This is how Trump characterized Zelens'kyi in September, echoing comments that he has made before: “Every time he came to our country, he’d walk away with $100 billion. He’s probably the greatest salesman on Earth.” Trump seems threatened by Zelens'kyi. As Trump has made clear numerous times, his first and only impulse is to give Putin what Putin wants. The idea of taking risks to defend freedom from the Russian dictator is well beyond the pinprick-sized black hole that is Trump's moral universe.
And of course the claim itself is false. The number is too big. And the money does not go to Zelens'kyi himself, obviously. That Zelens'kyi does personally profit is a favorite idea of Vance, who repeats Russian propaganda to this effect. The money does not even, for the most part, go to the Ukrainian government. Most of the military aid does to American companies who build new weapons for American stockpiles. We then send old weapons to Ukraine, to which we assign a dollar value.
The essential thing, though, is the antisemitic trope Trump chose to express himself. It goes like this. Jews are cowards. Jews never fight wars. Jews stay away from the front. Jews only cause wars that make other people suffer.

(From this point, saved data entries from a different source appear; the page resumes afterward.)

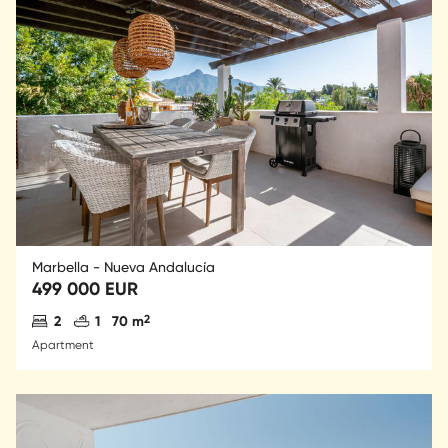
Marbella - Nueva Andalucía
499 000 EUR
Antal sovrum
Antal badrum
2
2
1
70 m
Apartment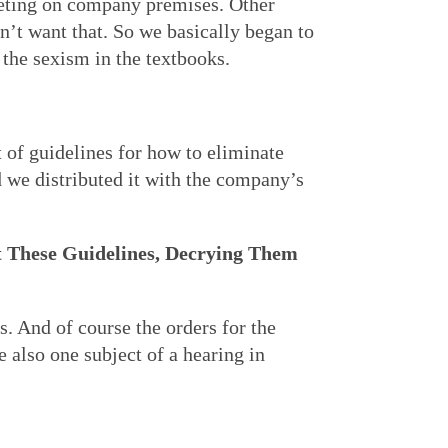
eting on company premises. Other
n’t want that. So we basically began to
the sexism in the textbooks.
 of guidelines for how to eliminate
 we distributed it with the company’s
 These Guidelines, Decrying Them
s. And of course the orders for the
e also one subject of a hearing in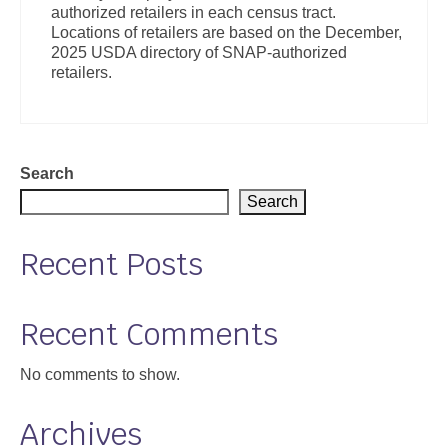
authorized retailers in each census tract.
Support
Locations of retailers are based on the December,
2025 USDA directory of SNAP-authorized
Community Health Assessment Support
retailers.
Map Room Support
About
Search
Search
Recent Posts
Recent Comments
No comments to show.
Archives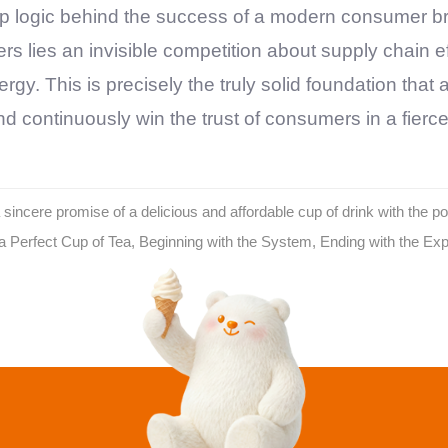
p logic behind the success of a modern consumer bra
rs lies an invisible competition about supply chain
gy. This is precisely the truly solid foundation that
d continuously win the trust of consumers in a fierc
incere promise of a delicious and affordable cup of drink with the p
Perfect Cup of Tea, Beginning with the System, Ending with the Ex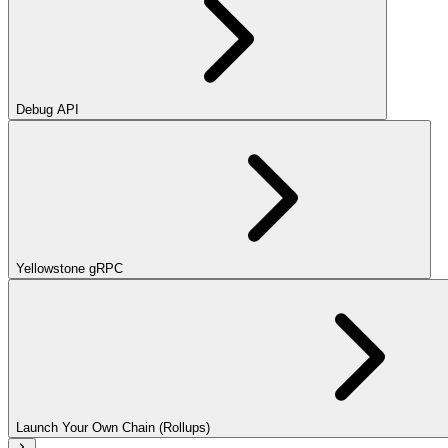
Debug API
Yellowstone gRPC
Launch Your Own Chain (Rollups)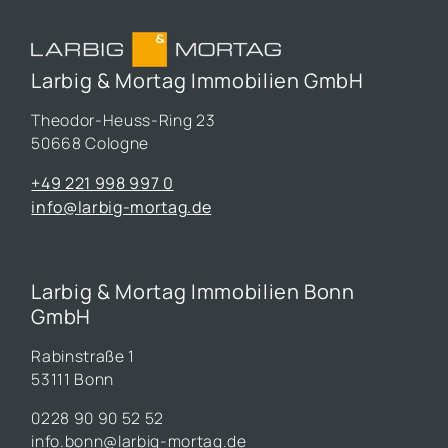
Larbig & Mortag Immobilien GmbH
Theodor-Heuss-Ring 23
50668 Cologne
+49 221 998 997 0
info@larbig-mortag.de
Larbig & Mortag Immobilien Bonn
GmbH
Rabinstraße 1
53111 Bonn
0228 90 90 52 52
info.bonn@larbig-mortag.de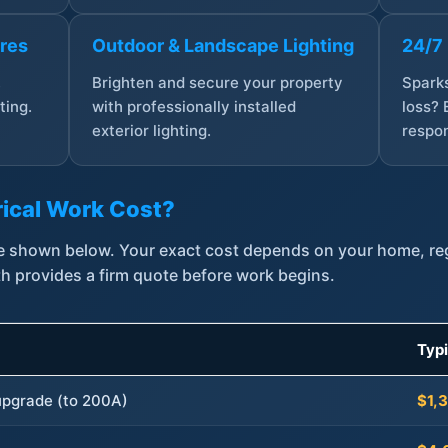
ures
Outdoor & Landscape Lighting
24/7
,
Brighten and secure your property
Sparks
ting.
with professionally installed
loss? 
exterior lighting.
respon
ical Work Cost?
are shown below. Your exact cost depends on your home, r
th provides a firm quote before work begins.
Typ
 upgrade (to 200A)
$1,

And then Jews make vast amounts of money from those wars. Volodymyr Zelens'kyi, the Ukrainian president, is Jewish. And thus "the greatest salesman on earth" for Trump. And the corrupt owner of "yachts" for Vance. A war profiteer, as in the antisemitic stereotype, not a courageous commander, as in reality.

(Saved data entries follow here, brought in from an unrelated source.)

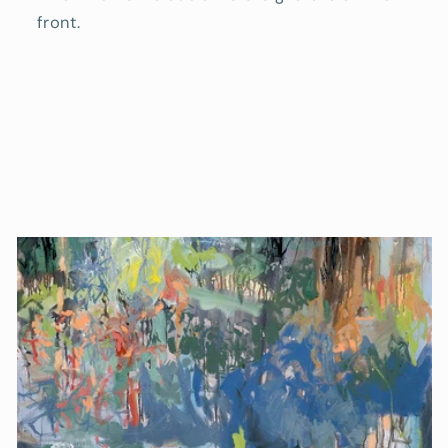
front.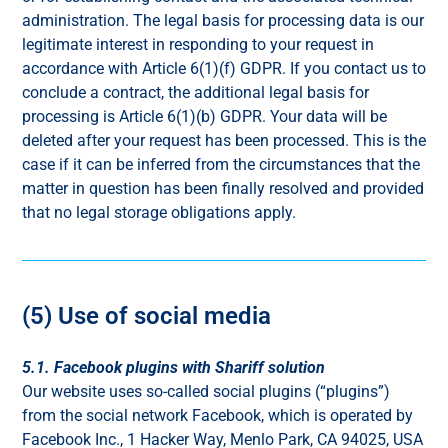
administration. The legal basis for processing data is our
legitimate interest in responding to your request in
accordance with Article 6(1)(f) GDPR. If you contact us to
conclude a contract, the additional legal basis for
processing is Article 6(1)(b) GDPR. Your data will be
deleted after your request has been processed. This is the
case if it can be inferred from the circumstances that the
matter in question has been finally resolved and provided
that no legal storage obligations apply.
(5) Use of social media
5.1. Facebook plugins with Shariff solution
Our website uses so-called social plugins (“plugins”)
from the social network Facebook, which is operated by
Facebook Inc., 1 Hacker Way, Menlo Park, CA 94025, USA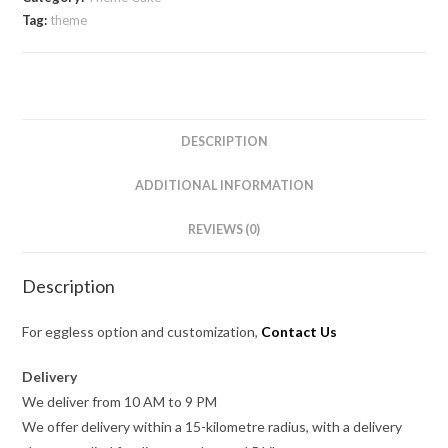
Tag:
theme
DESCRIPTION
ADDITIONAL INFORMATION
REVIEWS (0)
Description
For eggless option and customization,
Contact Us
Delivery
We deliver from 10 AM to 9 PM
We offer delivery within a 15-kilometre radius, with a delivery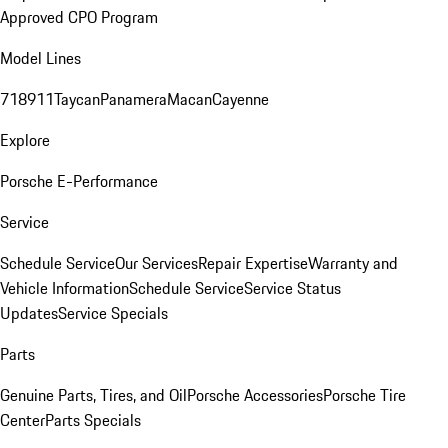
Approved CPO Program
Model Lines
718
911
Taycan
Panamera
Macan
Cayenne
Explore
Porsche E-Performance
Service
Schedule Service
Our Services
Repair Expertise
Warranty and
Vehicle Information
Schedule Service
Service Status
Updates
Service Specials
Parts
Genuine Parts, Tires, and Oil
Porsche Accessories
Porsche Tire
Center
Parts Specials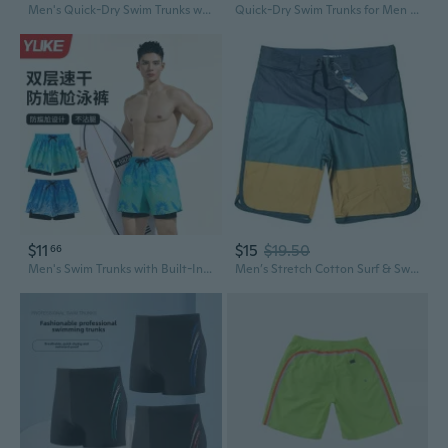
Men's Quick-Dry Swim Trunks with Anti-Embarrassment Liner - 5-Inch Inseam for Swimming & Hot Springs
Quick-Dry Swim Trunks for Men & Women - 3-Inch Beach Shorts with Pockets for Swimming, Running & Vacation
$11
$15
$19.50
66
Men's Swim Trunks with Built-In Liner - Quick-Dry Athletic Board Shorts for Swimming & Beach
Men’s Stretch Cotton Surf & Swim Trunks – Soft Brushed Beach Shorts, Athletic Fit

Indeed, most of what Trump says about Zelens'kyi, Ukraine, and and the war itself makes sense only within the antisemitic stereotype. Trump never speaks about the Russian invasion itself. He never recalls Russian war crimes. He never mentions that Ukrainians are defending themselves or their basic ideas of what is right. He certainly never admits that Zelens'kyi is the democratically-elected president of a country under vicious attack and who has comported himself with courage. The war, for Trump, is just a scam -- a Jewish scam.

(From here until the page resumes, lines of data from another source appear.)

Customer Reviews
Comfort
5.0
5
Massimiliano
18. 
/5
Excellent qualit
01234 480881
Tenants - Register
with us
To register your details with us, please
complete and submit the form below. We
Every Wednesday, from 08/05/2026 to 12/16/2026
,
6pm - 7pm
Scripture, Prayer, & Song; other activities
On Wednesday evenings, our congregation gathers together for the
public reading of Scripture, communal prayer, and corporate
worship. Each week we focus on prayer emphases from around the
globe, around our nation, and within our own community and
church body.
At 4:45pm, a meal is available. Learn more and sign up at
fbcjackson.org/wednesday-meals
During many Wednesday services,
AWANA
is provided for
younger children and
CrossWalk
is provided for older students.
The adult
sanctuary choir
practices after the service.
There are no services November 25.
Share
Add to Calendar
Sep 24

And that, of course, is why he thinks he can end it right away: he thinks he can just shoulder the Jew aside and deal with his fascist "friend" Putin, who for him is the "genius" in this situation, and who must be allowed to win. Despite the evidence, Trump says that Russia always wins wars, dismissing both history (regular Russian losses such as the Crimean War, the Russo-Japanese War, the First World War, the Polish-Bolshevik War, the Afghan War) and the actual events of the ongoing Russian invasion, in which Ukraine has taken back half the territory it lost and driven the Russian fleet from the Black Sea. Russia is counting on Trump. They need him in power to win their war, and they know it."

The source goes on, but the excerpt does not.